I saw some photos from the latest fashion shows presenting the kind of pointy bust shape that Marilyn Monroe made famous. Was it just for show or is it a sign of things to come?
What’s the Point? Po Hing Fong
The Dictator rules: One designer. Just one designer showed 1950s-inspired torpedo bras under some pieces. That does not a trend make. And it certainly doesn’t signal an era-shifting concept of the female form. After all, Madonna famously wore cone bustiers by Jean Paul Gaultier circa 1990, but we didn’t then see women walking down the street in them.
The designer in question here, Stella McCartney, presented conical bras under sheer tops or cone-shaped constructions sewn into knit tops, dresses and jumpsuits for her autumn-winter 2017 collection at Paris Fashion Week last month. If you can stomach intellectualising fashion, McCartney was making a statement about female empowerment and femininity. It would be tricky to draw extra attention to that part of your body and feel empowered, but we welcome you to try.
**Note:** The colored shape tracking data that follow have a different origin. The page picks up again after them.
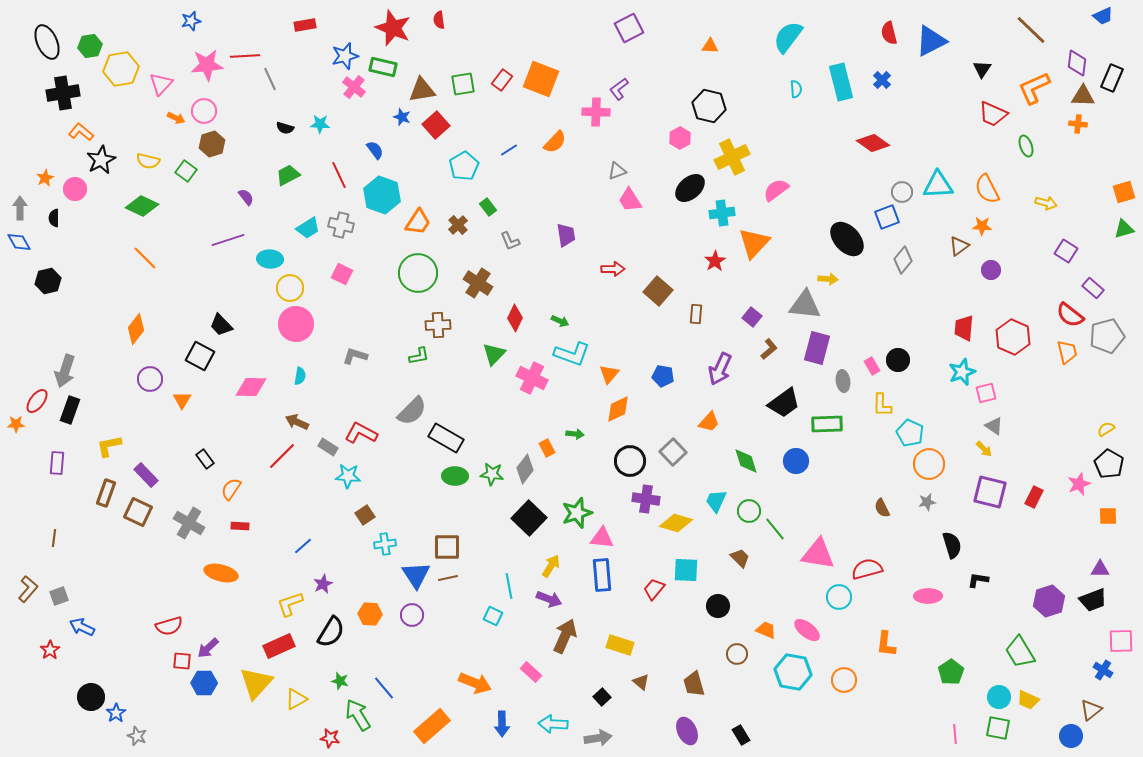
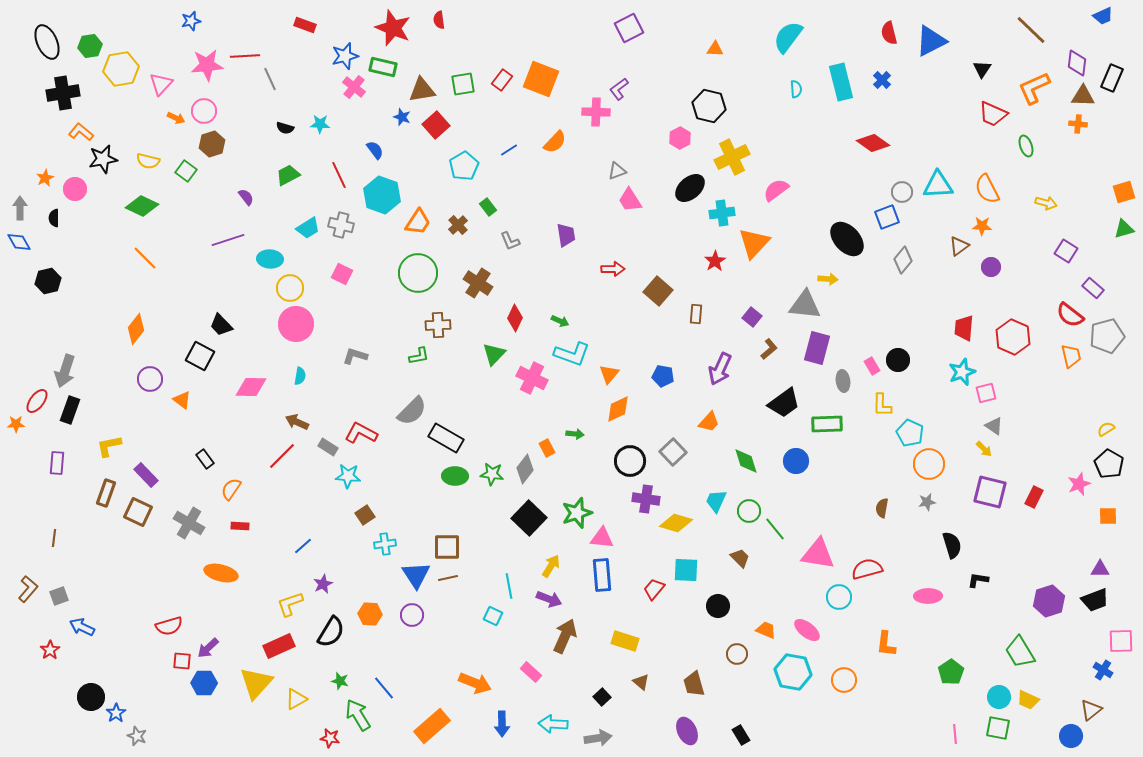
red rectangle at (305, 25): rotated 30 degrees clockwise
orange triangle at (710, 46): moved 5 px right, 3 px down
black star at (101, 160): moved 2 px right, 1 px up; rotated 16 degrees clockwise
purple circle at (991, 270): moved 3 px up
orange trapezoid at (1067, 352): moved 4 px right, 4 px down
orange triangle at (182, 400): rotated 24 degrees counterclockwise
brown semicircle at (882, 508): rotated 36 degrees clockwise
black trapezoid at (1093, 600): moved 2 px right
yellow rectangle at (620, 645): moved 5 px right, 4 px up
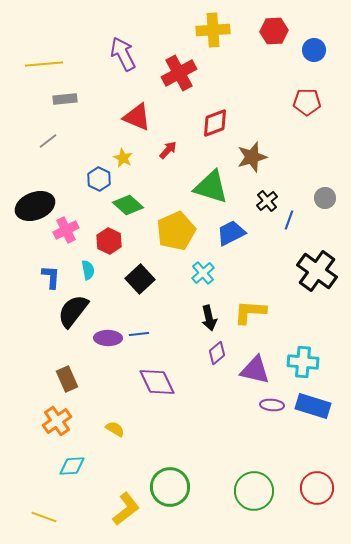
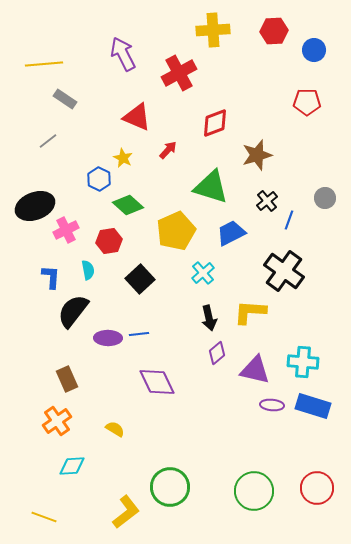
gray rectangle at (65, 99): rotated 40 degrees clockwise
brown star at (252, 157): moved 5 px right, 2 px up
red hexagon at (109, 241): rotated 25 degrees clockwise
black cross at (317, 271): moved 33 px left
yellow L-shape at (126, 509): moved 3 px down
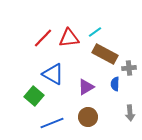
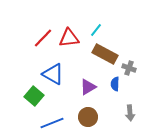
cyan line: moved 1 px right, 2 px up; rotated 16 degrees counterclockwise
gray cross: rotated 24 degrees clockwise
purple triangle: moved 2 px right
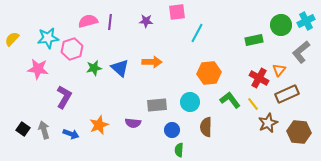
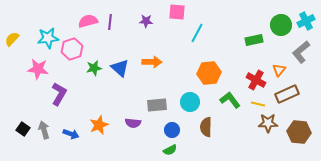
pink square: rotated 12 degrees clockwise
red cross: moved 3 px left, 2 px down
purple L-shape: moved 5 px left, 3 px up
yellow line: moved 5 px right; rotated 40 degrees counterclockwise
brown star: rotated 24 degrees clockwise
green semicircle: moved 9 px left; rotated 120 degrees counterclockwise
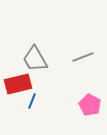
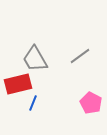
gray line: moved 3 px left, 1 px up; rotated 15 degrees counterclockwise
blue line: moved 1 px right, 2 px down
pink pentagon: moved 1 px right, 2 px up
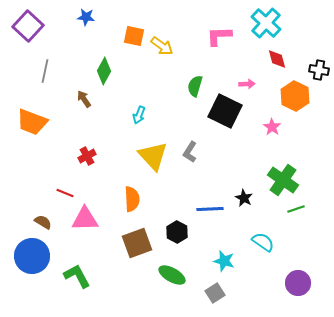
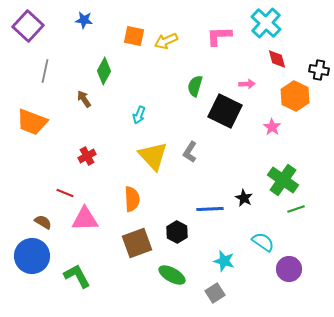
blue star: moved 2 px left, 3 px down
yellow arrow: moved 4 px right, 5 px up; rotated 120 degrees clockwise
purple circle: moved 9 px left, 14 px up
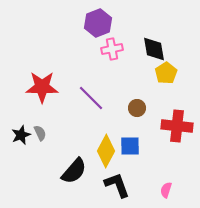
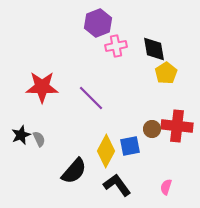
pink cross: moved 4 px right, 3 px up
brown circle: moved 15 px right, 21 px down
gray semicircle: moved 1 px left, 6 px down
blue square: rotated 10 degrees counterclockwise
black L-shape: rotated 16 degrees counterclockwise
pink semicircle: moved 3 px up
Lingerie brand What Katie Did not only offers a vast selection of bullet bras (HK$339 to HK$582; whatkatiedid.com), it also provides a fitting guide. Find similar items at such sites as pinupgirlclothing.com and herroom.com. Start with the less dramatic cones then work your way up, if desired.
For something a little bit more up-to-date, try a gorgeous Fleur du Mal bullet bra in rose-pink or black silk satin, or black sheer tulle with stitched satin cups (HK$917 to HK$971; fleurdumal.com). Matching thong or hiphugger undies and garter belt are a must (HK$350 to HK$583). It will take more than that, though, to make you look like Marilyn Monroe.
I’m a bit over Havaianas. Are there any other casual flip-flops you recommend that work for walking around town as well as going to the beach? The ones I’ve seen are either too orthopaedic or too fancy and expensive.
Flipping Out, Deep Water Bay
The Dictator: I don’t recommend wearing flip-flops in big cities at all. Full stop. It results in unsightly dirt on one’s toes and heels and it exposes one’s hooves to urban debris, such as broken glass, doggie doo-doo and Hong Kong’s mystery dripping liquids, not to mention the wrath of vengeful cart drivers.
That aside, of course I can recommend alternatives to Havaianas, the popular Brazilian flip-flops, but none that provide quite so many interesting variations. New to the market is Pagoda (pagodastore.com), whose flip-flops cost HK$250 per pair and are made with durable velvet, EVA (ethylene vinyl acetate) midsoles that promise to mould to one’s foot, and rubber soles. Inspired by slippers found on a visit to Myanmar, they are also splash- and stain-resistant but not made for splashing in the waves. Launched in 2009, Tkees remains a chic, relatively underexposed alternative in cowhide leather with rubber soles (HK$388 and up; tkees.com). The line has expanded to include rubber and EVA foam models in the same sleek design (HK$280).
For a pair that is same same but different, you could check out Ipanema (HK$149 and up; Sogo, 555 Hennessy Road, Causeway Bay) or the two-toned Melissa x Ipanema collaboration (HK$290; mdreams.com). Designers such as Tory Burch make their own rubber flip-flops (HK$480 and up). Burch gives hers interesting patterns on the upper sole and a metal logo stud.